The summer's record loss of Arctic sea ice may mean a cold winter for the UK and northern Europe, Jennifer Francis, a researcher at Rutgers University, told the Guardian last week.

The region has been prone to bad winters after summers with very low sea ice, such as 2011 and 2007, Francis said.

When continent-sized areas of the Arctic Ocean flip from the all-white ice to dark blue, tremendous amounts of heat are absorbed from the 24-hour summer sun. When the bitter cold Arctic winter sets in over the next few weeks, all the heat in the ocean must be released into the atmosphere before ice can form again.

The Arctic will be ice-covered in winter for decades to come but what's fundamentally changed is that every fall, unprecedented amounts of heat and water vapour will be released into the atmosphere.

"The polar meltdown shows we're teetering on the brink of climate change catastrophe," said Shaye Wolf, climate science director at the Center for Biological Diversity's Climate Law Institute.

"Arctic sea ice plays a critical role in regulating the planet's climate. As man-made global warming shrinks the ice, our risk of droughts and other extreme weather goes up. We can't wait any longer to cut carbon pollution," Wolf said in a statement.

As the sea ice declines, Arctic temperatures increase, thawing more and more permafrost, which will release more climate-heating carbon and methane. Permafrost is frozen soil, sediment and rock spanning 13 million square kilometres of the land in Alaska, Canada, Siberia and parts of Europe. It has twice the carbon that the atmosphere currently holds.

A Canadian study published last week estimated humanity's climate heat emissions will thaw enough permafrost to release 70 to 500 billion tonnes of carbon by 2100. The amount of additional heating from these permafrost emissions is estimated to be 0.4C to 0.8C. That's in addition to the estimated three to four C expected with estimated fossil fuel emissions to 2100 based on current commitment pledges.

It is the first-ever modelling study of this, however, it does not include heating from the massive methane emissions that are also expected.

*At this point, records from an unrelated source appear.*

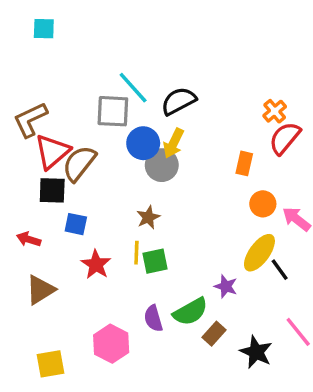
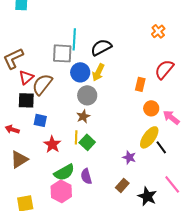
cyan line: (133, 88) -> (74, 39), turned 45
orange cross: (275, 111) -> (158, 31), moved
red triangle: (52, 152) -> (26, 77), size x0.7
gray circle: (162, 165) -> (87, 95), moved
green square: (155, 261) -> (87, 142), turned -35
green semicircle: (190, 312) -> (64, 172), moved

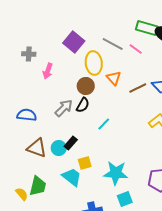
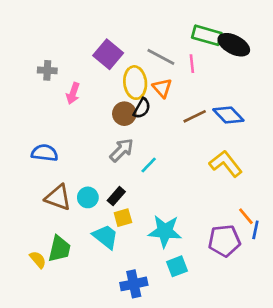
pink line: (136, 49) -> (192, 64), turned 48
orange triangle: (114, 78) -> (162, 88), moved
black semicircle: (83, 105) -> (142, 108), moved
gray arrow: (64, 108) -> (122, 150), moved
black rectangle: (71, 143) -> (116, 196), moved

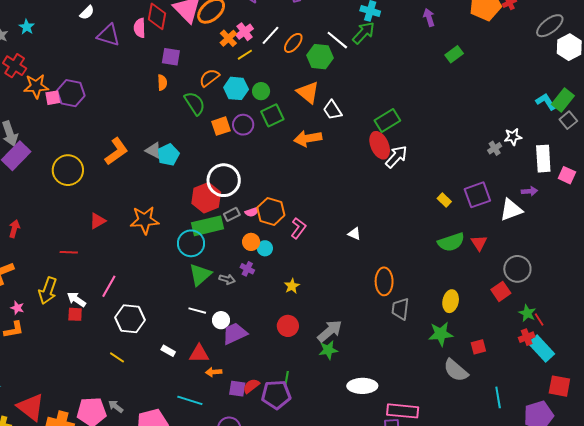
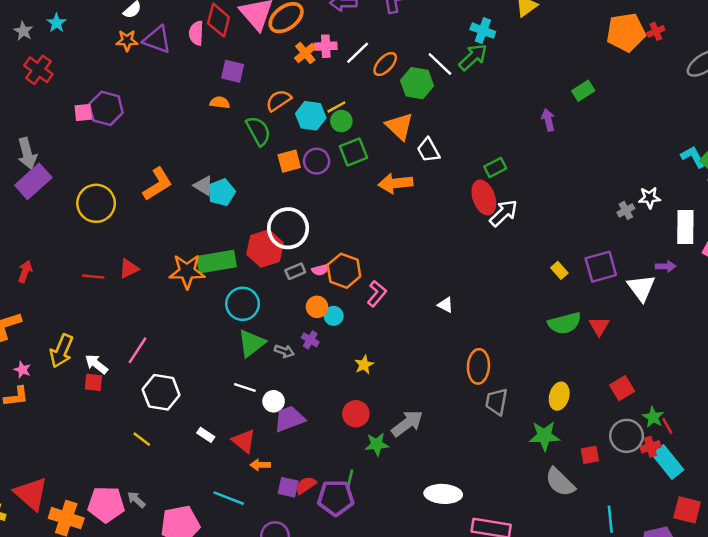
purple arrow: (429, 17) -> (548, 120), moved
pink cross: (245, 32) -> (326, 46), turned 30
yellow line: (245, 55) -> (336, 107), moved
orange semicircle: (162, 83) -> (220, 103), turned -84
orange star: (36, 86) -> (127, 41), moved, size x0.7
green rectangle: (387, 120) -> (495, 167), size x0.7
white triangle: (511, 210) -> (641, 288), turned -50
green rectangle: (207, 226) -> (217, 262), moved
red line: (69, 252) -> (93, 277), moved
gray circle: (517, 269) -> (627, 436), moved
green star: (328, 350) -> (377, 444), moved
red triangle: (199, 354) -> (244, 441), turned 35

Nor does the study incorporate a model that accounts for the rapid melt of sea ice in recent years, said Andrew MacDougall, a University of Victoria, British Columbia researcher.

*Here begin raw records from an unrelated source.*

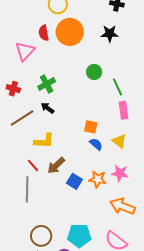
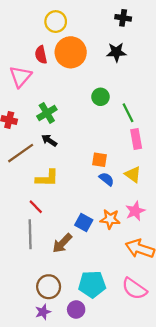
brown arrow: (56, 165) -> (62, 243), moved
pink star: (120, 173) -> (135, 211), turned -30

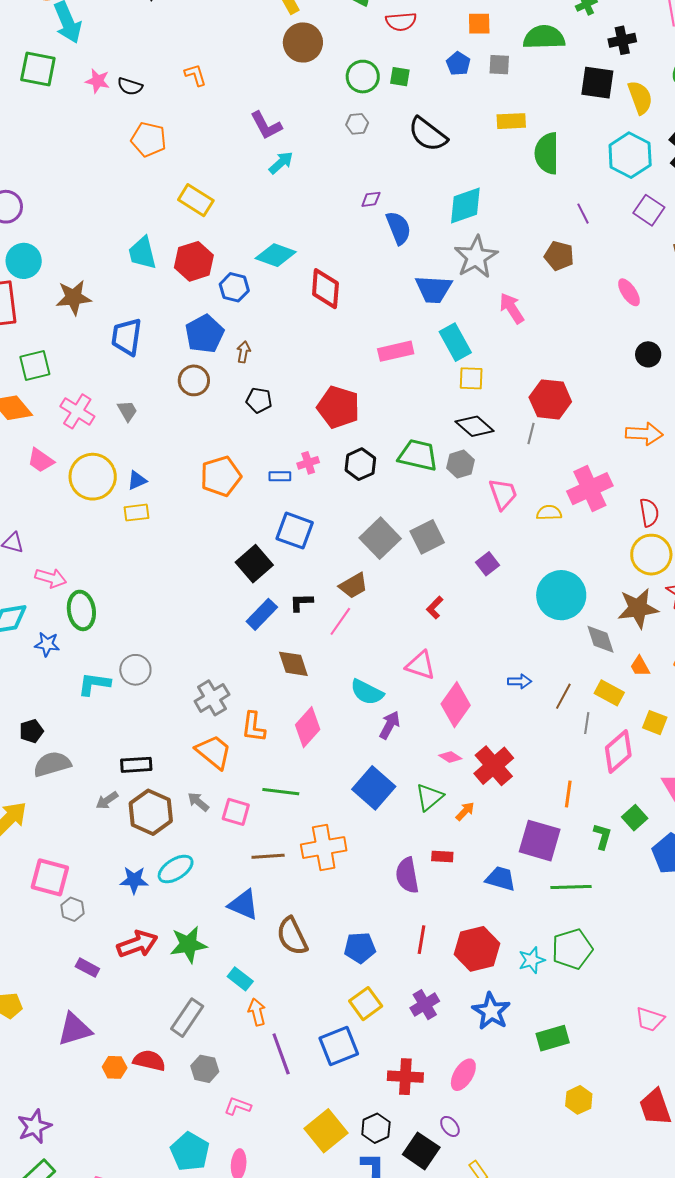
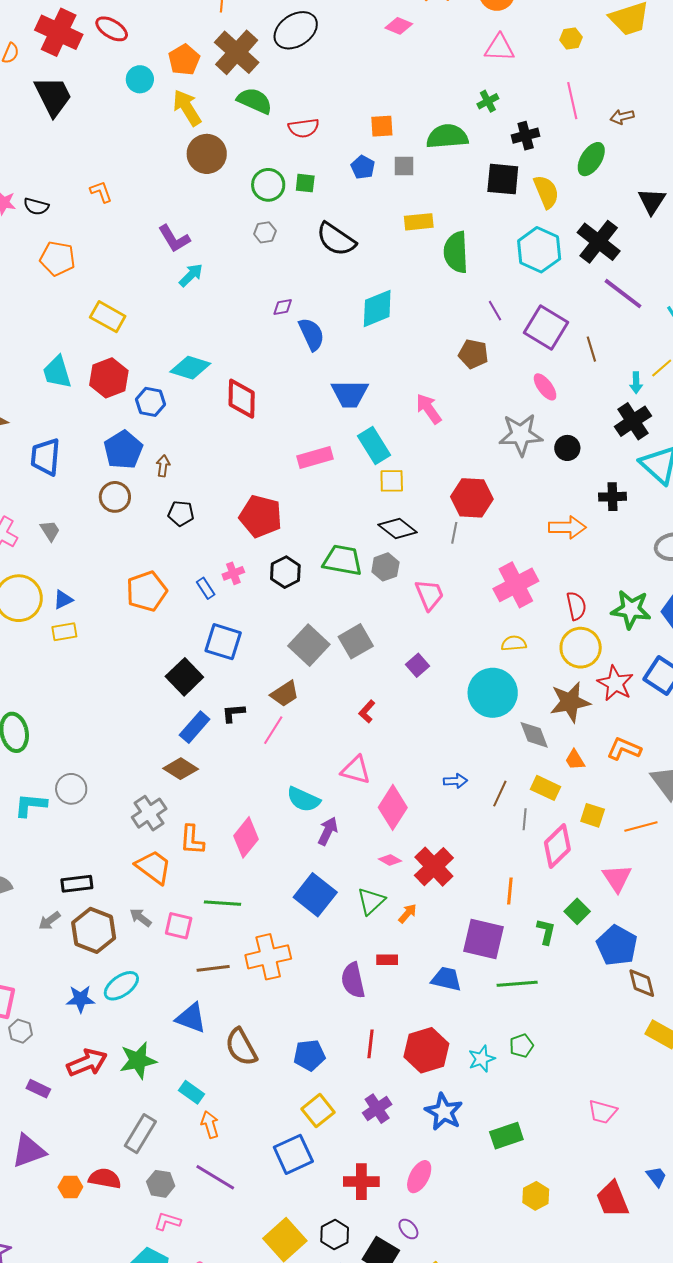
purple square: (649, 210) -> (546, 328), moved, size x1.4
gray star: (476, 257) -> (521, 435), moved, turned 30
blue rectangle: (280, 476) -> (206, 588), turned 60
yellow semicircle: (549, 513) -> (514, 643), moved
brown diamond: (293, 664) -> (181, 769), moved, turned -36
green pentagon: (572, 949) -> (521, 1046), size x0.6
purple line: (281, 1054) -> (215, 1177), moved, turned -36
pink L-shape: (238, 1106) -> (167, 1221), moved

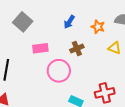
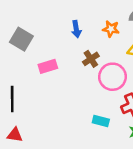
blue arrow: (69, 22) -> (76, 29), turned -32
pink circle: (59, 71) -> (112, 77), moved

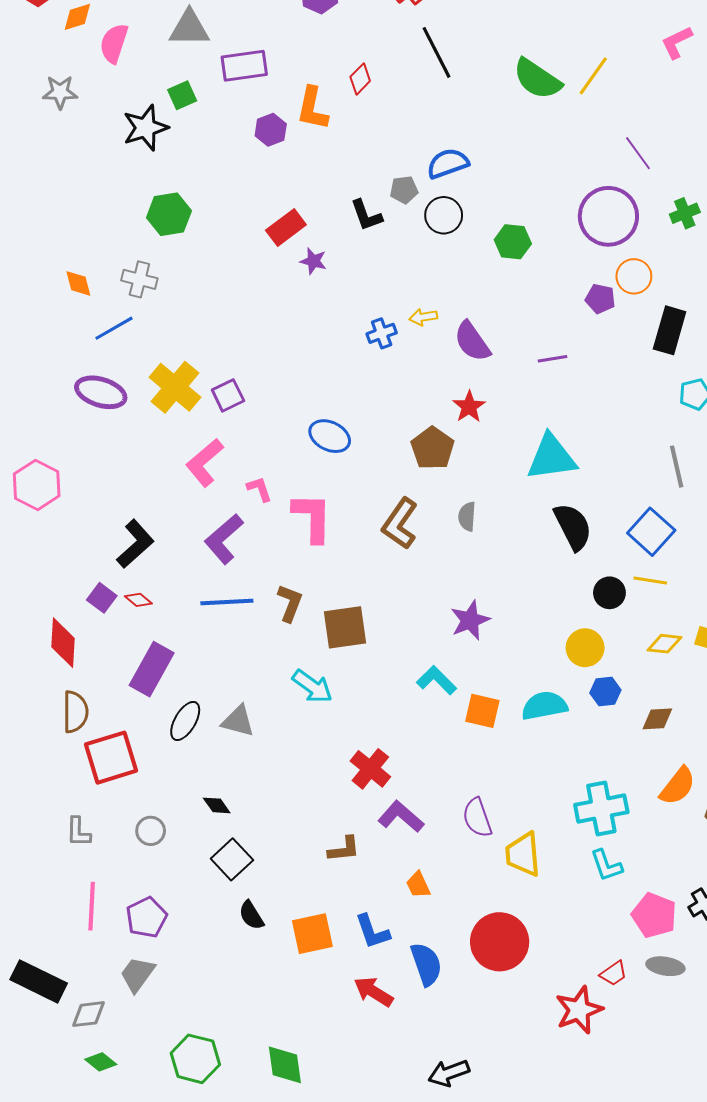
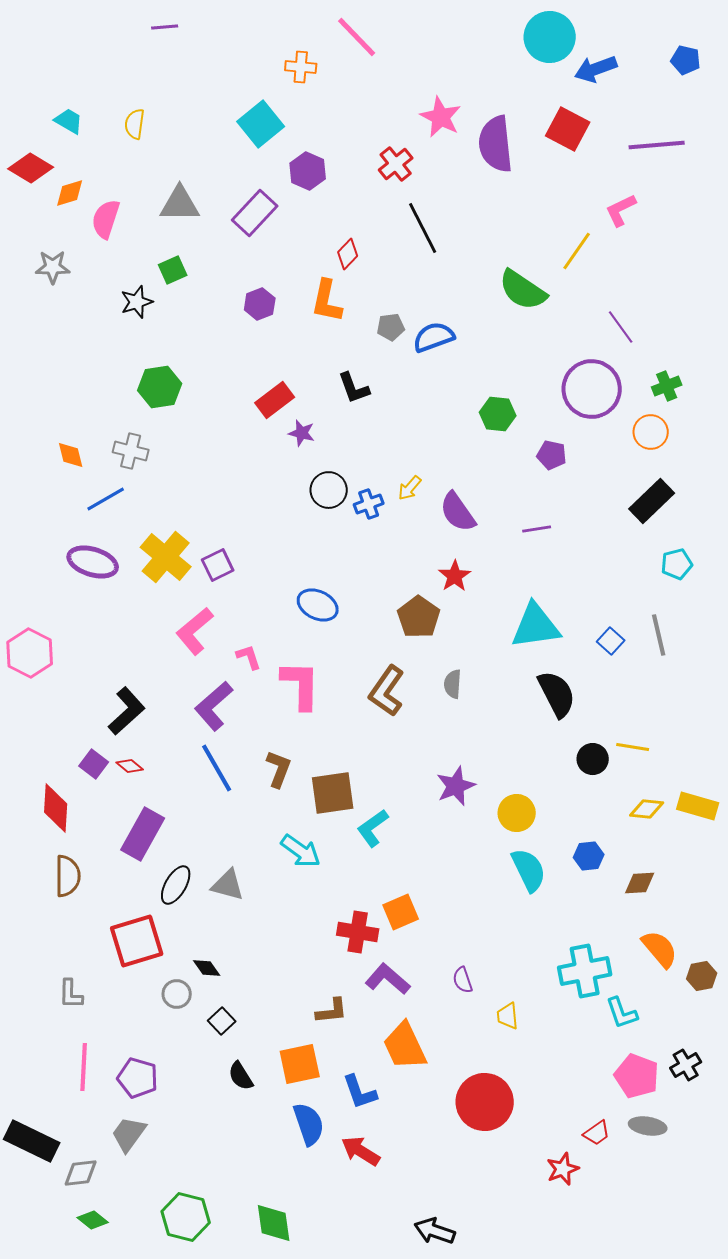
pink L-shape: (677, 42) -> (621, 210), moved
purple rectangle: (244, 66) -> (255, 213), moved, turned -39
green semicircle: (537, 79) -> (523, 290), moved
orange L-shape: (312, 108) -> (327, 301), moved
black star: (146, 128) -> (137, 302), size x0.7
gray pentagon: (404, 190) -> (391, 327), moved
black circle: (444, 215) -> (329, 490), moved
orange circle: (634, 276) -> (651, 432), moved
purple pentagon: (600, 299) -> (552, 455), moved
yellow arrow: (423, 317) -> (410, 488), turned -40
black rectangle: (670, 330) -> (652, 501), turned 30
blue square: (651, 532) -> (611, 641), moved, size x0.6
blue line: (227, 602) -> (217, 768), turned 63
yellow circle: (585, 648) -> (517, 813), moved
cyan L-shape: (437, 680) -> (373, 828), moved, turned -81
cyan semicircle: (544, 706) -> (529, 870), turned 75
orange square: (482, 711) -> (401, 912), moved, turned -36
red square: (111, 758) -> (137, 941), moved
red cross: (370, 769) -> (358, 932), turned -30
orange semicircle: (678, 786) -> (660, 949), turned -78
purple semicircle: (477, 818) -> (463, 980), size x0.7
gray circle: (151, 831) -> (177, 994), moved
yellow trapezoid: (523, 854) -> (508, 1016), size x0.6
black square: (232, 859) -> (222, 1021), size x0.7
cyan L-shape: (606, 865) -> (622, 1013), moved
orange trapezoid: (418, 885) -> (405, 1046), size x1.8
purple pentagon: (147, 917) -> (138, 1078), turned -30
orange square: (312, 934) -> (300, 1064), moved
blue semicircle: (426, 964) -> (309, 1124), moved
red star: (579, 1010) -> (563, 1169), size x0.7
black arrow: (449, 1073) -> (435, 1231), turned 39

"In that respect our study underestimates the amount of potential warming," MacDougall told IPS.

A global average temperature rise of two degrees C means four to six C in the Arctic, enough to melt much of the permafrost. Preventing this requires putting a high price on the carbon, says activist and writer Bill McKibben.

Oil giant Exxon and the rest of the industry derive much of their enormous profits by using the atmosphere as a garbage dump for the climate-damaging carbon they dig out of the ground, he said.

One way to price carbon is through a "fee-and-dividend" scheme would put a hefty tax on coal and gas and oil, then simply divide up the proceeds to people based on their income to help offset the increased costs. "By switching to cleaner energy sources, most people would actually come out ahead," writes McKibben.

Carbon pricing has to happen in the U.S. and that means breaking the fossil fuel industry's hold on Washington's politicians, he said.